Gadiel Ramirez: I sure like that Santa Fe is an inclusive, multicultural town. I may receive visitors from several parts of the planet any given day. As I interact in harmony with them, I am able to understand better the world and myself.
Back to the sky
The Dover Quartet’s violist, Milena Pajaro van de Stadt, loves attending performances at the Santa Fe Opera, in part for the panoramic view of the Jemez Mountains to the west and the Sangre de Cristo Mountains to the east.
Milena Pajaro van de Stadt: I just love to see the sunset and there’s one incredible place to see it, which is at the opera. So every year that I’m here, I make sure to go to the opera super early, have a picnic, watch the sunset , and then see a great show.

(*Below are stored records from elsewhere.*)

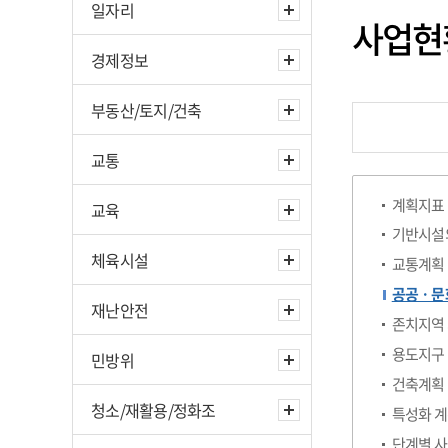
일자리
사업현
경제정보
부동산/토지/건축
교통
계획지표
교육
기반시설
체육시설
교통계획
공공ㆍ문
재난안전
존치지역 
용도지구 
민방위
건축계획
청소/재활용/정화조
특성화 
단계별 사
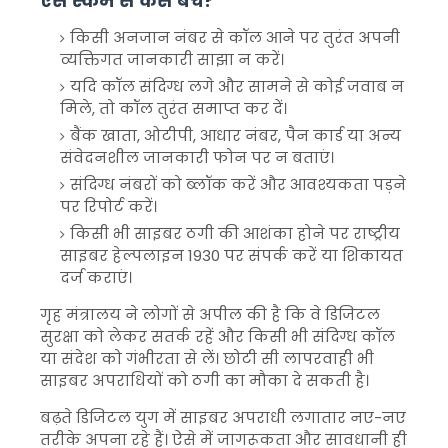
ऐसे स्कैम से कैसे बचें?
किसी अनजान नंबर से कॉल आने पर तुरंत अपनी
व्यक्तिगत जानकारी साझा न करें।
यदि कॉल संदिग्ध लगे और सामने से कोई जवाब न
मिले, तो कॉल तुरंत समाप्त कर दें।
बैंक खाता, ओटीपी, आधार नंबर, पैन कार्ड या अन्य
संवेदनशील जानकारी फोन पर न बताएं।
संदिग्ध नंबरों को ब्लॉक करें और आवश्यकता पड़ने
पर रिपोर्ट करें।
किसी भी साइबर ठगी की आशंका होने पर राष्ट्रीय
साइबर हेल्पलाइन 1930 पर संपर्क करें या शिकायत
दर्ज कराएं।
गृह मंत्रालय ने लोगों से अपील की है कि वे डिजिटल
सुरक्षा को लेकर सतर्क रहें और किसी भी संदिग्ध कॉल
या संदेश को गंभीरता से लें। छोटी सी लापरवाही भी
साइबर अपराधियों को ठगी का मौका दे सकती है।
बढ़ते डिजिटल युग में साइबर अपराधी लगातार नए-नए
तरीके अपना रहे हैं। ऐसे में जागरूकता और सावधानी ही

A frequent festival participant, cellist Nicholas Canellakis, perhaps described it best when he said:
Nicholas Canellakis: “I think any great summer music festival in the classical music world is a combination of great musicians, great programming, and a beautiful place, and Santa Fe really excels obviously at all of those things. I mean, there’s a very good vibe!”
Santa Fe Audiences are “all any of us really want”
Pianist Jonathan Biss returned to the Festival in 2017.
Jonathan Biss: It was nice to be reminded of how spectacularly beautiful it is here, beautiful in a unique way. It doesn’t look like everywhere else. So there’s something very inspiring about being in a habitat that is so different from how I spend the rest of my life. So that’s really a great pleasure. And there’s a music-loving public here. The people are really listening with rapt attention. That’s all any of us really want. Ever.